Además de recomendarles esta crónica de nuestro tiempo, que disecciona la historia reciente del país del arcoíris para ayudarnos a comprender su compleja sociedad contemporánea y también nuestro propio presente, quisiera recomendarles que no se dejaran llevar por el pesimismo. África no es sinónimo de muerte y destrucción, de golpe de Estado, de pobreza, de hambre, de enfermedad, de patera.
Creo que he descubierto, gracias a Casa África y mi experiencia en relación con este continente, que África es una palabra que actúa como un contenedor enorme lleno de realidades diferentes, tanto propias como impuestas desde fuera.
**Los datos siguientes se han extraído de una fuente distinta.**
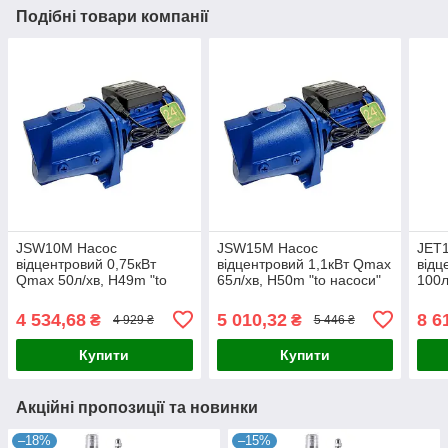
Подібні товари компанії
JSW10M Насос
JSW15M Насос
JET
відцентровий 0,75кВт
відцентровий 1,1кВт Qmax
відц
Qmax 50л/хв, H49m "to
65л/хв, H50m "to насоси"
100л
насоси"
4 534,68
5 010,32
8 6
₴
₴
4 929 ₴
5 446 ₴
Купити
Купити
Акційні пропозиції та новинки
–18%
–15%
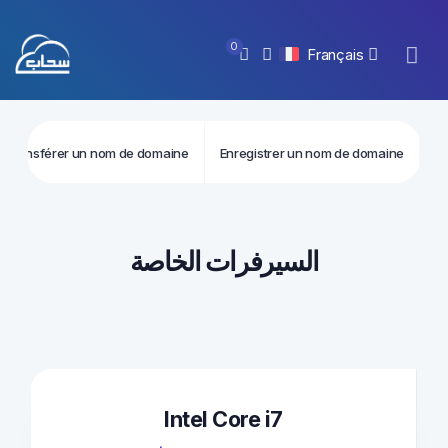
0
Français
Transférer un nom de domaine
Enregistrer un nom de domaine
السيرفرات الخاصة
Intel Core i7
Esas realidades son casi tantas como las africanas y los africanos que viven en su territorio o lo abandonan rumbo a otros lugares, cada cual cargando sus propias esperanzas, dificultades y circunstancias de todo tipo.
Antes de juzgar a un continente, un país o una persona, he aprendido que es necesario pararse a escuchar su historia, leer a quienes conocen el continente y tener presente a países como esa imperfecta Sudáfrica que lucha por su futuro o el Mandela que nos inspira a todos.